L'été est propice à une migration plus importante des flux de population. Aussi, les services de surveillance de l'État intensifient les contrôles, en particulier sur les marchés de la région qui doublent leur capacité. Hier matin, le marché de la station balnéaire de Pléneuf-Val-André a fait l'objet d'une opération interservices.
Important dispositif
Sur place, des représentants des douanes, de la direction des services vétérinaires, de la gendarmerie, de la direction départementale de la consommation, de la concurrence et de la répression des fraudes ont visité les étals des marchands. « Notre but initial est la recherche de contrefaçons de grandes marques de produits : sacs à main, vêtements, accessoires des JO ou autres », explique la représentante de la répression des fraudes.
De leur côté, les services vétérinaires ont contrôlé la qualité des produits, leur composition, leur origine, mais aussi l'hygiène et la température de conservation.
Les agents connaissent leur métier et ne manquent pas d'exemples. « Vous avez des sacs vendus pour des sacs en cuir qui ont l'odeur du cuir et pourtant... ce n'est pas du cuir ! On jurerait de la soie, et pourtant... c'est un polyester... C'est compliqué pour l'acheteur.
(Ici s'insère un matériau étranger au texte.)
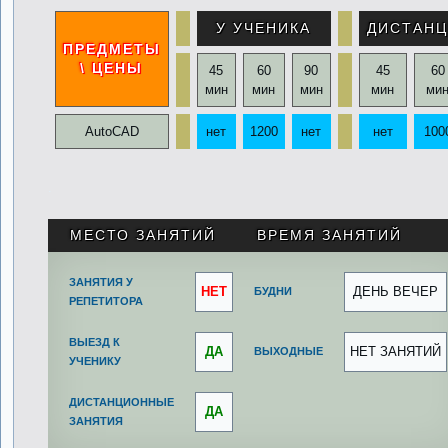
У УЧЕНИКА
ДИСТАН
ПРЕДМЕТЫ
\ ЦЕНЫ
45
60
90
45
60
мин
мин
мин
мин
ми
AutoCAD
нет
1200
нет
нет
100
.
МЕСТО ЗАНЯТИЙ
ВРЕМЯ ЗАНЯТИЙ
ЗАНЯТИЯ У
НЕТ
ДЕНЬ ВЕЧЕР
БУДНИ
РЕПЕТИТОРА
ВЫЕЗД К
ДА
НЕТ ЗАНЯТИЙ
ВЫХОДНЫЕ
УЧЕНИКУ
ДИСТАНЦИОННЫЕ
ДА
ЗАНЯТИЯ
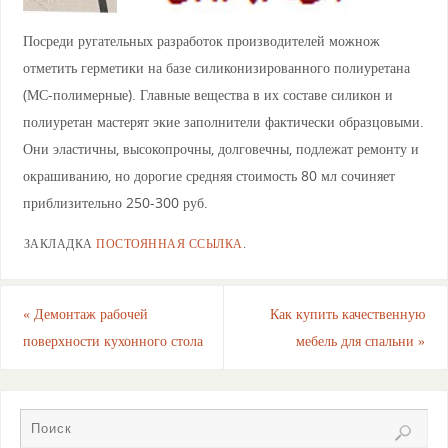
Посреди ругательных разработок производителей можнож
отметить герметики на базе силиконизированного полиуретана
(МС-полимерные). Главные вещества в их составе силикон и
полиуретан мастерят экие заполнители фактически образцовыми.
Они эластичны, высокопрочны, долговечны, подлежат ремонту и
окрашиванию, но дорогие средняя стоимость 80 мл сочиняет
приблизительно 250-300 руб.
ЗАКЛАДКА
ПОСТОЯННАЯ ССЫЛКА
.
«
Демонтаж рабочей
Как купить качественную
поверхности кухонного стола
мебель для спальни
»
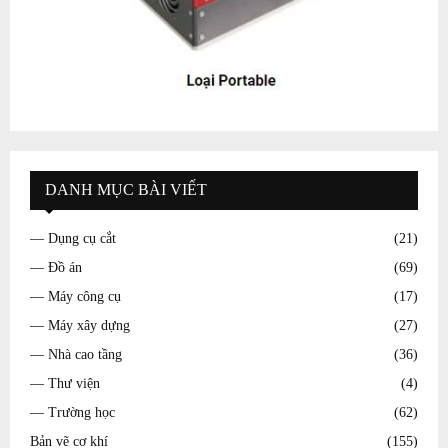
DANH MỤC BÀI VIẾT
— Dụng cụ cắt
(21)
— Đồ án
(69)
— Máy công cụ
(17)
— Máy xây dựng
(27)
— Nhà cao tầng
(36)
— Thư viện
(4)
— Trường học
(62)
Bản vẽ cơ khí
(155)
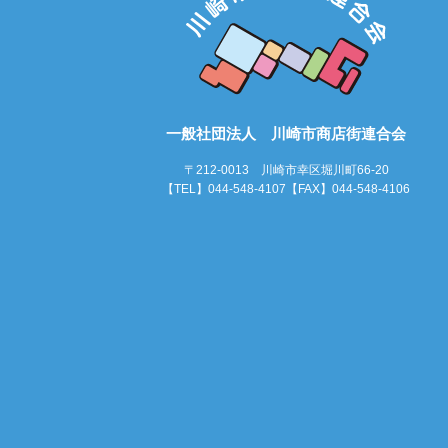
一般社団法人 川崎市商店街連合会
〒212-0013 川崎市幸区堀川町66-20
【TEL】044-548-4107【FAX】044-548-4106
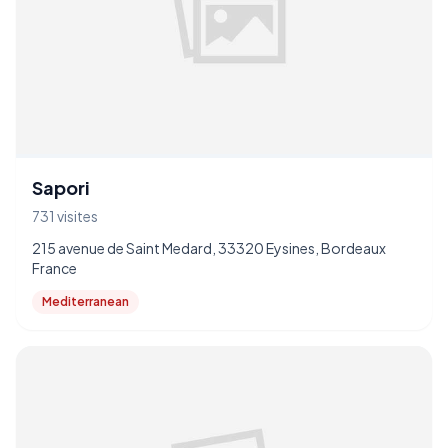
Sapori
731 visites
215 avenue de Saint Medard, 33320 Eysines, Bordeaux
France
Mediterranean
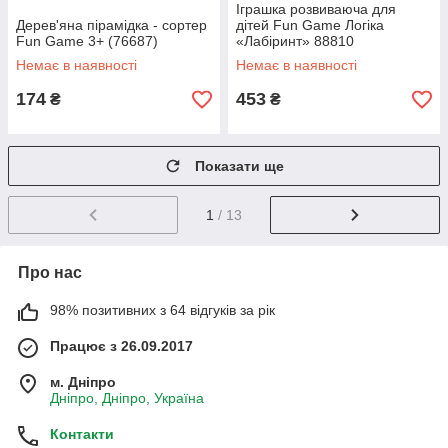
Іграшка розвиваюча для
Дерев'яна пірамідка - сортер
дітей Fun Game Логіка
Fun Game 3+ (76687)
«Лабіринт» 88810
Немає в наявності
Немає в наявності
174
453
₴
₴
Показати ще
1
/ 13
Про нас
98% позитивних з 64 відгуків за рік
Працює з 26.09.2017
м. Дніпро
Дніпро, Дніпро, Україна
Контакти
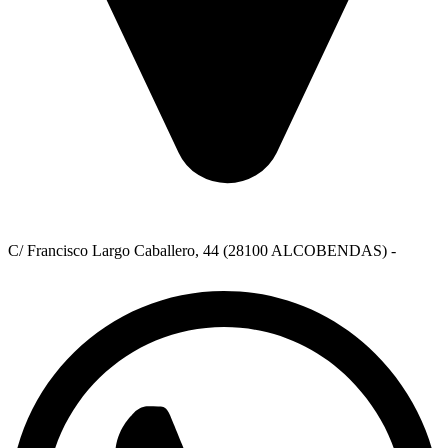
C/ Francisco Largo Caballero, 44 (28100 ALCOBENDAS) -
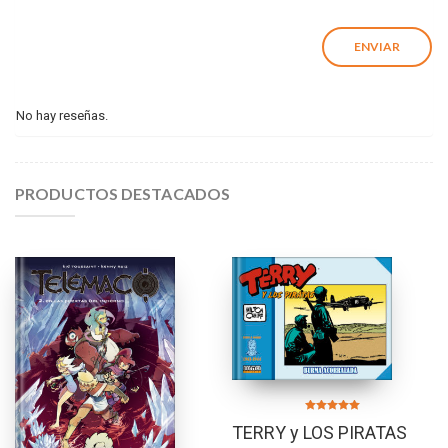
No hay reseñas.
PRODUCTOS DESTACADOS
Valorado en
TERRY y LOS PIRATAS
5.00
de 5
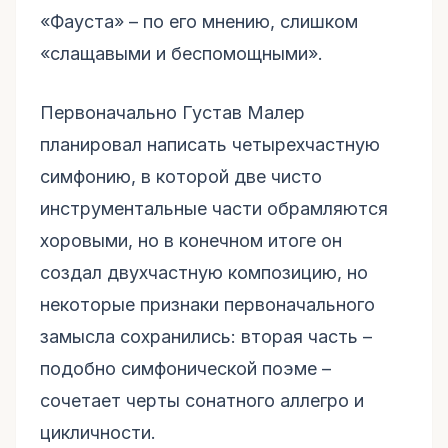
«Фауста» – по его мнению, слишком
«слащавыми и беспомощными».
Первоначально Густав Малер
планировал написать четырехчастную
симфонию, в которой две чисто
инструментальные части обрамляются
хоровыми, но в конечном итоге он
создал двухчастную композицию, но
некоторые признаки первоначального
замысла сохранились: вторая часть –
подобно симфонической поэме –
сочетает черты сонатного аллегро и
цикличности.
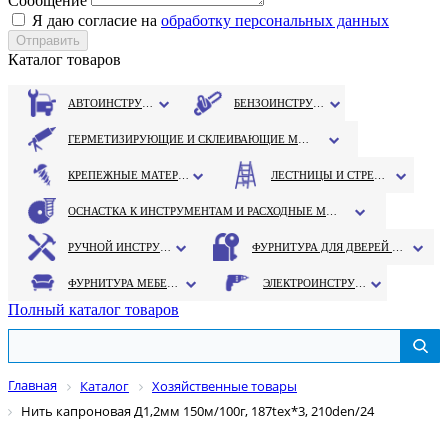
Сообщение
Я даю согласие на
обработку персональных данных
Каталог товаров
АВТОИНСТРУМЕНТ
БЕНЗОИНСТРУМЕНТ
ГЕРМЕТИЗИРУЮЩИЕ И СКЛЕИВАЮЩИЕ МАТЕРИАЛЫ
КРЕПЕЖНЫЕ МАТЕРИАЛЫ
ЛЕСТНИЦЫ И СТРЕМЯНКИ
ОСНАСТКА К ИНСТРУМЕНТАМ И РАСХОДНЫЕ МАТЕРИАЛЫ
РУЧНОЙ ИНСТРУМЕНТ
ФУРНИТУРА ДЛЯ ДВЕРЕЙ И ОКОН
ФУРНИТУРА МЕБЕЛЬНАЯ
ЭЛЕКТРОИНСТРУМЕНТ
Полный каталог товаров
Главная
Каталог
Хозяйственные товары
Нить капроновая Д1,2мм 150м/100г, 187tex*3, 210den/24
Nous, nous savons que la texture n'est pas du cuir ou de la soie lorsqu'il s'agit de contrefaçon ».
Quelques prélèvements
Par ailleurs, les papiers du vendeur, les factures, l'étiquetage sont passés en revue. Sur une trentaine de contrôles, 20 % comportaient des anomalies allant de l'étiquetage des prix, à l'incompréhension d'une information.
En cas d'infraction, les peines encourues peuvent aller de l'avertissement au tribunal. L'amende du produit de marque contrefait s'élève au prix du marché auquel il aurait été vendu, à cela s'ajoute l'amende douanière avec la destruction du produit.
Quelques produits ont été prélevés et mis sous scellés : une écharpe en pashmina, des ceintures de marque... Ils seront analysés pour déterminer leur composition. En cas de fraude, la recherche s'orientera vers les importateurs.